There’s a lot of talk about White Man’s Burden today. True. It was the burden of white men to abolish slavery worldwide. Because nobody else did it. Buddhists didn’t do it. Hindus didn’t do it. Shintoists didn’t do it. Mohammedans absolutely adore slavery. Only Europeans did. Of course they did it for their own benefit. The conquistadors conquered South America to get rich quick. Not to bring Spanish culture and civilization. That was simply an added benefit or side effect. The British colonized Africa just as everyone else did. A side effect was a much more peaceful continent, as warring tribes are very bad for business. Everybody gained.

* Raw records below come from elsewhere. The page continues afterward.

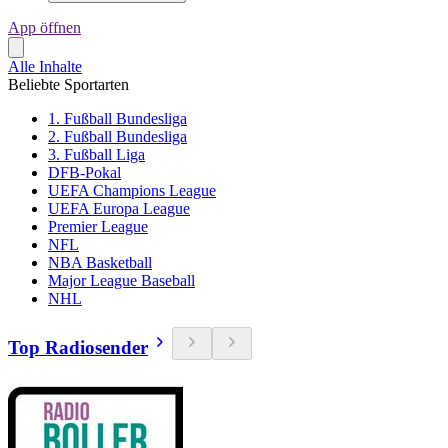
App öffnen
Alle Inhalte
Beliebte Sportarten
1. Fußball Bundesliga
2. Fußball Bundesliga
3. Fußball Liga
DFB-Pokal
UEFA Champions League
UEFA Europa League
Premier League
NFL
NBA Basketball
Major League Baseball
NHL
Top Radiosender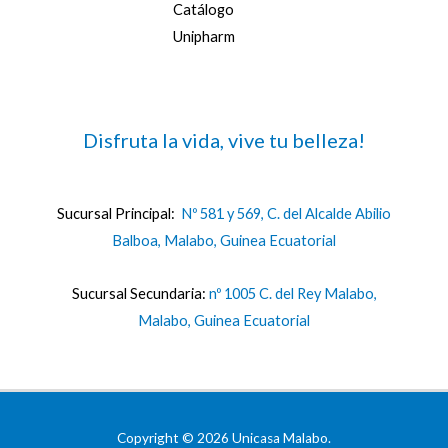
Catálogo
Unipharm
Disfruta la vida, vive tu belleza!
Sucursal Principal:
Nº 581 y 569, C. del Alcalde Abilio
Balboa, Malabo, Guinea Ecuatorial
Sucursal Secundaria:
nº 1005 C. del Rey Malabo,
Malabo, Guinea Ecuatorial
Copyright © 2026 Unicasa Malabo.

If you visit north Mediterranean countries, you might notice lots of medieval towers in coastal areas. That was to prevent mohammedan slavers on raiding trips. Those towers were on guard 24/7 to give people warning of impending raids and offer a save refuge. Sometimes it even worked. Mohammedan slavers operated as far north as Iceland. Ireland and the south coast of England were often visited.

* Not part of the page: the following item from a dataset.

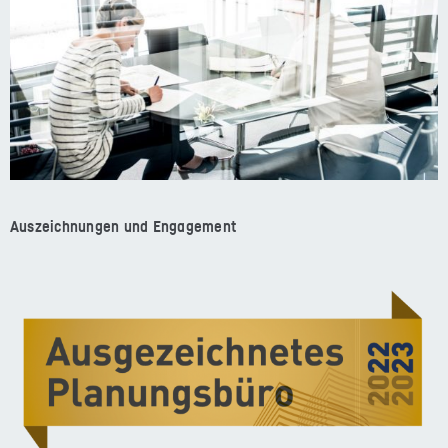
Auszeichnungen und Engagement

The biggest surprise for Livingstone was not the discovery of dark Africa. Dark Africa wasn’t dark. It wasn’t undiscovered and certainly not uninhabited. What he saw was a continent geared to one product only: slavery. Everything else was extra. The entire continent was a production line for slaves. Some black tribes specialized in catching slaves. Others provided way stations to rest slaves on the march towards the Middle East and North Africa. There was a lingua franca: Arabic. Everywhere he met Arabs who were managing some part of the slave network. His black guides and carriers all spoke Arabic. Livingstone didn’t have any maps. That’s why he went there to create them. Only to discover that the dark ‘undiscovered’ continent was much more of a busy company or factory entirely dedicated to slavery. Corporate headquarters were in Zanzibar. If you look at the map, you’ll see Zanzibar is very close to South Africa. Everything in Africa south of the Sahara was run like a colonial slavery empire by the Arabs. In reality, Arabs had colonized Africa long before and ran it as a merchant empire. What they didn’t do was shout it from the rooftops. They kept it secret for centuries. That was Livingstone’s surprise and his real discovery.
In West Africa they had sales offices for the export. That’s where European nations bought their African slaves. Most often trade was done not by Africans, but by Arabs. Those Arabs were able to speak the languages of the Western countries better, and after all: they managed the entire network. So why shouldn’t they do the sales bit?
For every slave that sailed across the Atlantic, at least three marched to the Middle East or North Africa. Why you see so many black people in the Americas and not in the Middle East and North Africa? A simple matter of management. The Europeans took much better care of their property. That made good business sense too: if you allow your slaves to breed you get the offspring for free. African slaves marched north were not so lucky. They were worked to death. Literally. Breeding was not on the Arab agenda. They simply marched a couple of slaves more, if they needed them.
Think about that when you hear White Lives Don’t Matter advocates whining about inequality and financial apologies.